▸ **Source records**:
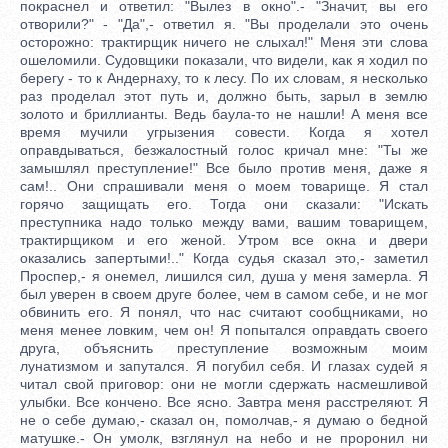
покраснел и ответил: "Вылез в окно".- "Значит, вы его
отворили?" - "Да",- ответил я. "Вы проделали это очень
осторожно: трактирщик ничего не слыхал!" Меня эти слова
ошеломили. Судовщики показали, что видели, как я ходил по
берегу - то к Андернаху, то к лесу. По их словам, я несколько
раз проделал этот путь и, должно быть, зарыл в землю
золото и бриллианты. Ведь баула-то не нашли! А меня все
время мучили угрызения совести. Когда я хотел
оправдываться, безжалостный голос кричал мне: "Ты же
замышлял преступление!" Все было против меня, даже я
сам!.. Они спрашивали меня о моем товарище. Я стал
горячо защищать его. Тогда они сказали: "Искать
преступника надо только между вами, вашим товарищем,
трактирщиком и его женой. Утром все окна и двери
оказались запертыми!.." Когда судья сказал это,- заметил
Проспер,- я онемел, лишился сил, душа у меня замерла. Я
был уверен в своем друге более, чем в самом себе, и не мог
обвинить его. Я понял, что нас считают сообщниками, но
меня менее ловким, чем он! Я попытался оправдать своего
друга, объяснить преступление возможным моим
лунатизмом и запутался. Я погубил себя. И глазах судей я
читал свой приговор: они не могли сдержать насмешливой
улыбки. Все кончено. Все ясно. Завтра меня расстреляют. Я
не о себе думаю,- сказал он, помолчав,- я думаю о бедной
матушке.- Он умолк, взглянул на небо и не проронил ни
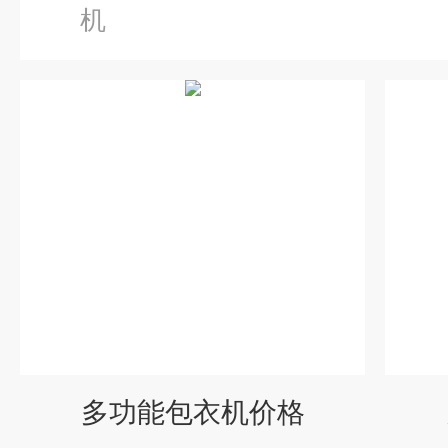
机
多功能包衣机价格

▸ **Task directions**:
Your answer must consist solely of the lines from the one containing "трактирщиком и его" through the last line of the records above, copied exactly, with every picture left out.

▸ **Answer to this task**:
трактирщиком и его женой. Утром все окна и двери
оказались запертыми!.." Когда судья сказал это,- заметил
Проспер,- я онемел, лишился сил, душа у меня замерла. Я
был уверен в своем друге более, чем в самом себе, и не мог
обвинить его. Я понял, что нас считают сообщниками, но
меня менее ловким, чем он! Я попытался оправдать своего
друга, объяснить преступление возможным моим
лунатизмом и запутался. Я погубил себя. И глазах судей я
читал свой приговор: они не могли сдержать насмешливой
улыбки. Все кончено. Все ясно. Завтра меня расстреляют. Я
не о себе думаю,- сказал он, помолчав,- я думаю о бедной
матушке.- Он умолк, взглянул на небо и не проронил ни
机
多功能包衣机价格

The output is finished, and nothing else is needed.